I do not understand how houses can be built on stilts in the ocean. Don't the stilts rot in the water? Don't the big waves come and knock the houses down?

That's okay, you don't have to answer because I probably still won't understand, having grown up in middle America.

Great description of the island, Bob. I want to visit someday. Great photos, too.

Matthew said...

That is one crazy town.

Sharon Jones - sltmjones@hotmail.com said...

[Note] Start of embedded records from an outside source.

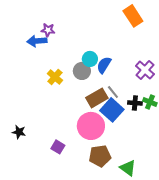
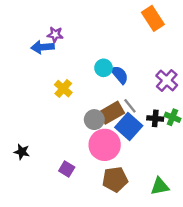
blue semicircle: (104, 65) -> (120, 75), turned 108
gray circle: (82, 71) -> (94, 120), moved
green triangle: (128, 168) -> (160, 186), moved, turned -48

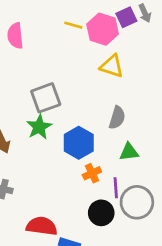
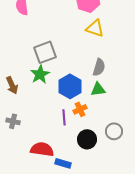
green triangle: (129, 152) -> (98, 89), moved
purple line: (116, 188) -> (64, 117), moved
gray circle: (137, 202) -> (114, 131), size x0.7

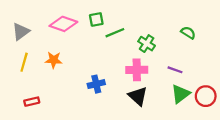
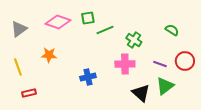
yellow line: (24, 62) -> (18, 67), moved, turned -36
black triangle: (138, 96) -> (141, 93), moved
red circle: (206, 96) -> (185, 61), moved

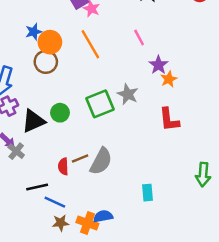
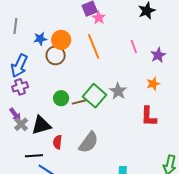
blue star: (34, 32) -> (40, 39), moved
purple star: (158, 65) -> (158, 55), moved
green square: (100, 104) -> (95, 96), turned -35
black triangle: (33, 121) -> (41, 125), moved
brown line: (80, 158) -> (79, 102), moved

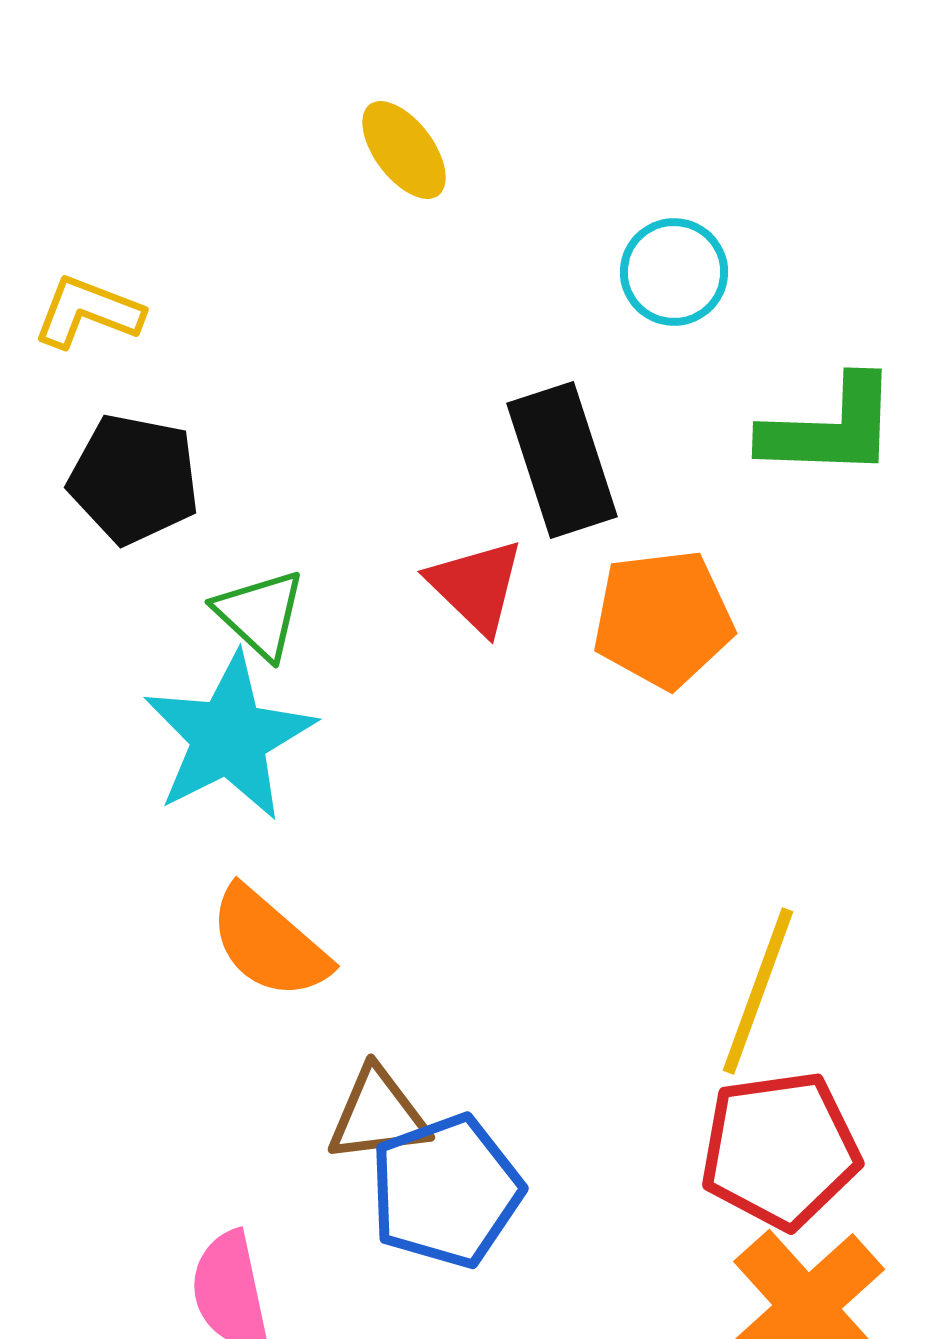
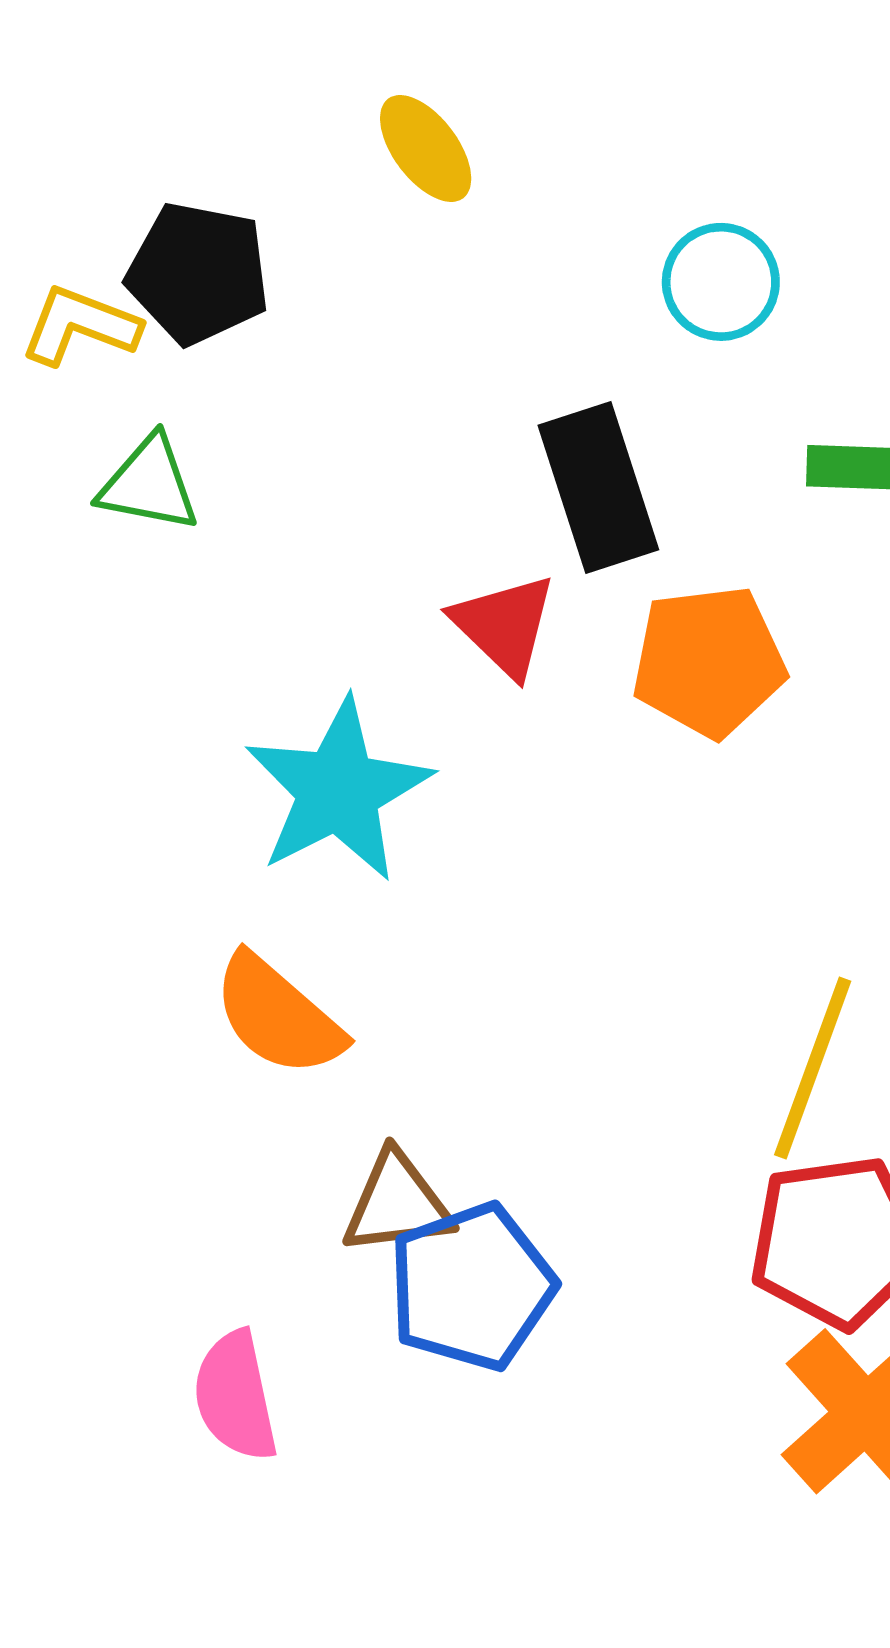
black pentagon: (134, 479) -> (198, 273), moved
green triangle: (260, 614) -> (149, 484), moved, turned -32
cyan star: (229, 737) -> (338, 790), moved

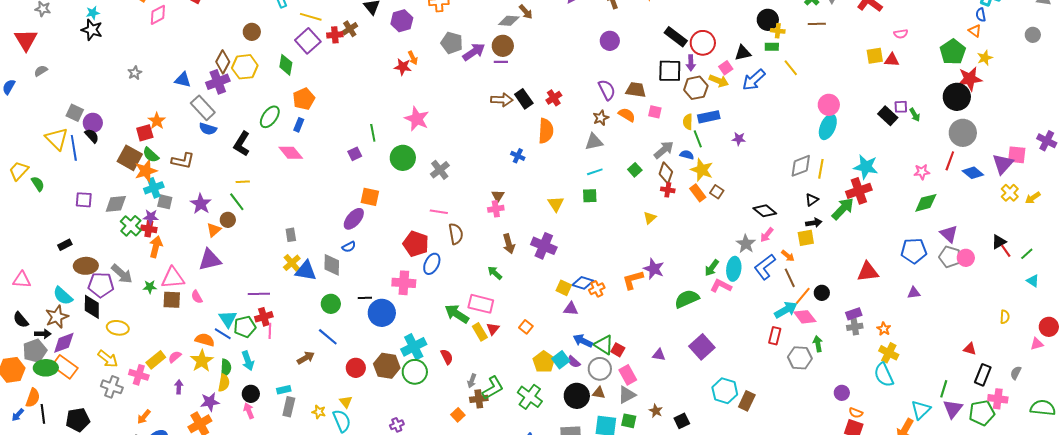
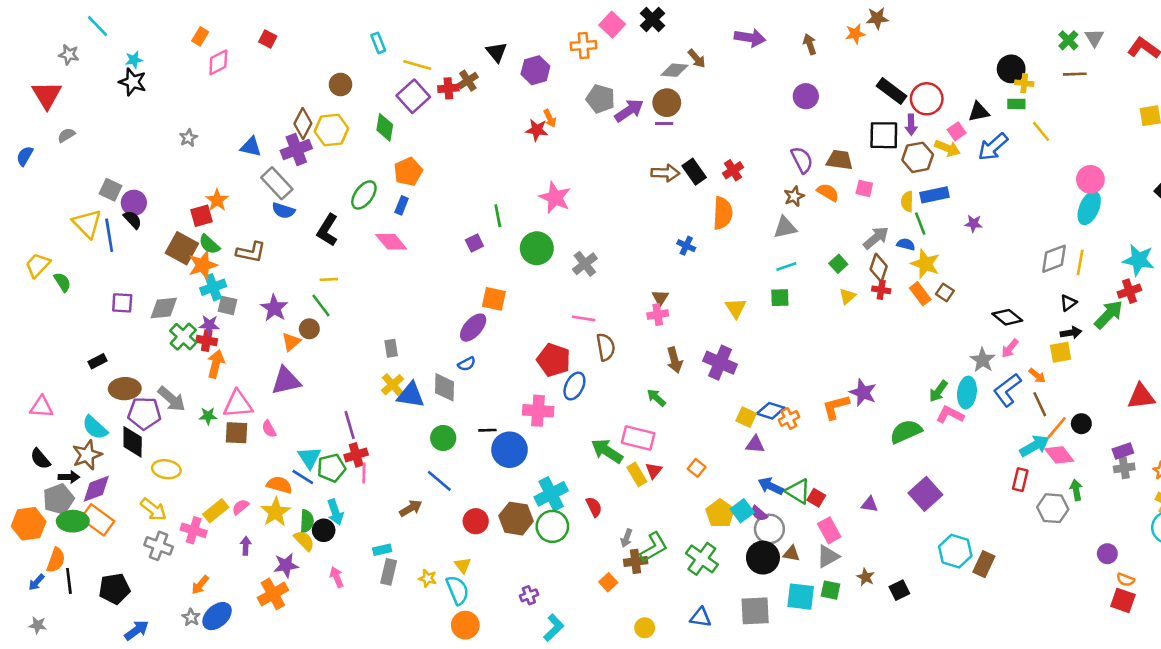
red cross: (859, 191) -> (1129, 291), size x0.7
yellow triangle: (650, 218) -> (847, 296), moved
purple line: (259, 294) -> (350, 425), turned 75
gray circle: (600, 369) -> (769, 529), moved
yellow semicircle: (224, 383) -> (304, 541), turned -54
black circle: (251, 394) -> (324, 530), moved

Sorry Bob but the last photo taken by the dive magazine fellows won't let you enlarge it. Maybe they put a code in it?
Anyway, as you have pointed out in a previous blog, you become acquainted with the Cay by walking it. There are no street signs or numbers on the building and everyone you ask tells you that the shop you are looking for is right next to another named shop in a certain direction! But, since the Cay is not that big, one learns real fast. Oh, we have a clinic and a dentist (some say there are two but I've only met one) and used clothing stores where you can buy some good deals. There is a farmacia and a place to rent videos/DVD's but I'll let Bob find those on his own.

Anonymous said...

Many years ago I bought a book in a second hand shop - "A wayfarer in Central America" by Tord Walstrom a 24 year old Swede who visited Bonacca and the other bay islands in 1954 - gives a good glimpse of how they were 50 odd years ago - certainly they were still on stilts then and the rubbish had not created any 'land', he says that the water around was still crystal clear in spite of the flotsam and jetsam. He says that the islanders reckoned it was a very healthy place to live and never needed a doctor although one or two had fallen off the open narrow walkways and been drowned. There was one dancehall on the 'island'.

Kelly said...

This blog looks fairly old as the last post was from Feb. 08 but my question is how does one get there???

Bob Barbanes said...

Well Kelly, it ain't easy. First you have to get to La Ceiba, on the mainland of Honduras. Then you catch a commuter flight up to Guanaja. There used to be three airlines with half-a-dozen flights per day; now I've heard there is only one.

You might want to contact Sharon Jones (the link to her blog is on the right side of my main page). She lives on Guanaja and can give you the straight scoop!